For months the corona virus has been keeping the world on tenterhooks. Powerlessness, concern and mourning for the sick and deceased contrast with the will to shape the world and activism. While some are struggling with personal destinies, others want to use the crisis to change the world - and in turn face those who want to get back as quickly as possible, to "before Corona". The fact is, the way we live today, we can't go on doing it.
Everything we do is having an effect. No action in everyday life, no matter how small, happens unnoticed. Our way of life and nutrition has direct and indirect effects on animals and people worldwide, the environment, the climate, global resources and the entire biological diversity. The biggest animal welfare problems of our time lie in the production of our food today. Especially the intensive agricultural animal husbandry has been taking place for decades under the exclusion of the public and the alienation from our food has never been as serious as today. We eat every day and at least three times a day. This alone gives us the choice over 1,000 times a year to decide for or against a product. In the market economy in which we live, there is nothing stronger than the consumers. If we don't question things, don't develop further and don't actively support change, we stand still - and race towards the abyss with our eyes wide open. Because the Corona pandemic is not the only crisis we are currently facing. At this very moment, millions of animals are suffering in a system that could hardly ignore their needs, countless species are dying out and our planet is groaning under our overexploitation of nature. It is more than obvious that our current lifestyle is based on the immeasurable suffering of other living beings and we are in the midst of the greatest biodiversity crisis in human history. We ourselves are responsible for this - with our blind consumption and our seemingly never saturated striving for material and economic prosperity.
A great source of hope: vegetable alternatives to conventional animal products such as meat, milk, cheese and egg. More and more people are opening up to alternative diets, every day start-ups are shooting up from the ground ready to turn the food industry upside down, and there is hardly a major player in the economy that is not yet investing in new, sustainable models. Is the currently growing sales market and the ever increasing interest also due to the Corona pandemic? Hard to say. Nor do the encouraging figures disguise the fact that Germans still consume an average of almost 60 kilograms of meat a year and that a conversion of agriculture and food production is still a long way off. But: Besides consumers, politics is also on the move. The Federal Government has therefore set up the Future Commission on Agriculture, a body which is to outline by the middle of next year what the future of agriculture in Germany should look like and what steps politics, business and society must take to achieve this future. For the first time, representatives from agriculture, science, animal welfare and environmental associations, the Ministry of Agriculture, the Ministry of the Environment, the Ministry of Economics, the Ministry of Finance and the Federal Chancellery are also participating in the Commission.
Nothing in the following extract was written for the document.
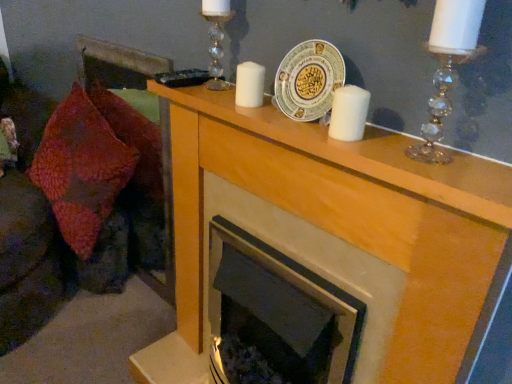 Question: Considering the positions of clear crystal candle holder at upper right, the second candle holder from the back, and wooden mantlepiece at upper center in the image, is clear crystal candle holder at upper right, the second candle holder from the back, taller or shorter than wooden mantlepiece at upper center?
This extraordinarily broad membership offers the chance for a social contract that does not transfer the existing system into the future, but recognizes alternatives and takes all participants along the path to a sustainable, resource-saving and animal welfare-free agriculture. It is about nothing less than the question of the future of all life: that of humans, animals and the entire environment. Only if we succeed in ending and reversing the excesses and misguided developments in agriculture, whose horrific consequences we are currently experiencing, will this planet have a future.
Picture: „Deutscher Tierschutzbund e.V.